The NFMA said in a statement that it rarely files amicus briefs and almost never in trial court, saying the "board felt strongly that an exception should be made in this case given that the matter before the court has such far-reaching ramifications for the municipal bond market."

The brief is meant to alert the court to the "significant negative ramifications" to the municipal bond market that can result from a law that eliminates existing bondholder protections. The NFMA said it takes no position generally on the dissolution of the state's RDAs, only on the impact on the law.

"The NFMA is deeply concerned by the troubling precedent set when any state retroactively seeks to restructure, redistribute, and recast existing bondholder protections and covenants," said federation Chairman Jeff Burger in the statement. "The NFMA believes that it is important for the court to understand the far-reaching significance of such actions which negatively impact the foundation of municipal finance nationwide."

The federation said the laws implementing redevelopment's dissolution have resulted in bond rating downgrades, rating withdrawals and constrained liquidity and may, if not clarified by the court, fundamentally change market expectations nationwide.

In August, bond insurer Syncora sued the state in Sacramento County Superior Court, challenging the laws that shutting down redevelopment agencies. It said they imperil bond payments and unconstitutionally impair bondholder and insurers' rights.

The insurer claims the laws have significantly reduced money available to repay bonds, and wants the court to declare them unconstitutional.
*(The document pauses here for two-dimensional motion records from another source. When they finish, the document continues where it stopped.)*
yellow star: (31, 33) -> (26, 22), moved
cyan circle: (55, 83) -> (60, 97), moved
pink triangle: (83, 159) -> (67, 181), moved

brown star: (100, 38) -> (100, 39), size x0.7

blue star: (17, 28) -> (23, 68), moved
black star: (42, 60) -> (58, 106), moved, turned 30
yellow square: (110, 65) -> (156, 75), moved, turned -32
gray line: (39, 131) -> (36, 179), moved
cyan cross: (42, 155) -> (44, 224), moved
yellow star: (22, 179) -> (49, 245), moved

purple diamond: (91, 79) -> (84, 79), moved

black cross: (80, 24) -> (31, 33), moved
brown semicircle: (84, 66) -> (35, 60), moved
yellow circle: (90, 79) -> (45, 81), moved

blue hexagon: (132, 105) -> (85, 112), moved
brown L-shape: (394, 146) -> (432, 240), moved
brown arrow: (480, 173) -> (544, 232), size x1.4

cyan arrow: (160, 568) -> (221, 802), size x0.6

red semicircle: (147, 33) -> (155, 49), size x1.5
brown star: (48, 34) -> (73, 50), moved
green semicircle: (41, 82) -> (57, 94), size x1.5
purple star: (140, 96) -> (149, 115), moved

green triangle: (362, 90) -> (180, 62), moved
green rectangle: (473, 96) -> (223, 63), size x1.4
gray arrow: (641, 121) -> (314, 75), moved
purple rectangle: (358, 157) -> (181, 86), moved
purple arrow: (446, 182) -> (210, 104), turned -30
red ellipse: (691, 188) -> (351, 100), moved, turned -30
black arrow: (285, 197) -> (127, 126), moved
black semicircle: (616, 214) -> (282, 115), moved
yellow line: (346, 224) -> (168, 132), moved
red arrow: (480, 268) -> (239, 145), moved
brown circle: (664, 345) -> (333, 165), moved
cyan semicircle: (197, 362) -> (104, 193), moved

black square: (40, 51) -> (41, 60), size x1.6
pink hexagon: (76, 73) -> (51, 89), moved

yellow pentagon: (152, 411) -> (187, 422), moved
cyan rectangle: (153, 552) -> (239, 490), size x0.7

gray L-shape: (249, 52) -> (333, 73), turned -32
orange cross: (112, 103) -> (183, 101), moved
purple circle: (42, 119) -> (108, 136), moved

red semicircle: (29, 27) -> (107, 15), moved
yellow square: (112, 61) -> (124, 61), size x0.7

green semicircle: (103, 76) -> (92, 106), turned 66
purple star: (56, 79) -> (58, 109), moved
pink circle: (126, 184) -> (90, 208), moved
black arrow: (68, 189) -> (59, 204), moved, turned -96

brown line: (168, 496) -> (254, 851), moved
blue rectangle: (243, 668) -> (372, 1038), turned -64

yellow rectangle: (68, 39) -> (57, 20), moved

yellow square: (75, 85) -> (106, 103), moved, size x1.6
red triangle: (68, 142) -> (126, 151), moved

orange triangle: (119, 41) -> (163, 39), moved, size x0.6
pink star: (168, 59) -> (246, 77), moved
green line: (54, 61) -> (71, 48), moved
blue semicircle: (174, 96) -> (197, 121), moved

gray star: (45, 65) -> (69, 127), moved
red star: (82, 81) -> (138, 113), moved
Since the state Supreme Court in 2011 upheld the law dissolving California's redevelopment agencies, the so-called successor agencies - in most cases, the municipalities that created RDAs - have had to tally their debts and assets, get them approved by the state, and to make the required payments to the state and for debt service.

The review process involves oversight and review of RDA finances by a local oversight board, county auditor-controllers, the state controller's office and the California Department of Finance.

Many cities have been hard hit by the legislation since RDAs had been a source of inter-governmental loans and untangling those arrangements has been costly for some.

Some cities have filed also lawsuits against the state over the shutdown of the redevelopment agencies.

Last year, the Legislature passed a so-called "clean-up" bill to try to clarify the original legislation terminating redevelopment.

Rating firms have issued several warnings about the impact of the RDA unwinding on municipal finances, especially those that intermingled redevelopment funds with other city funds, and have handed out many downgrades and negative outlooks to RDA debt as a result.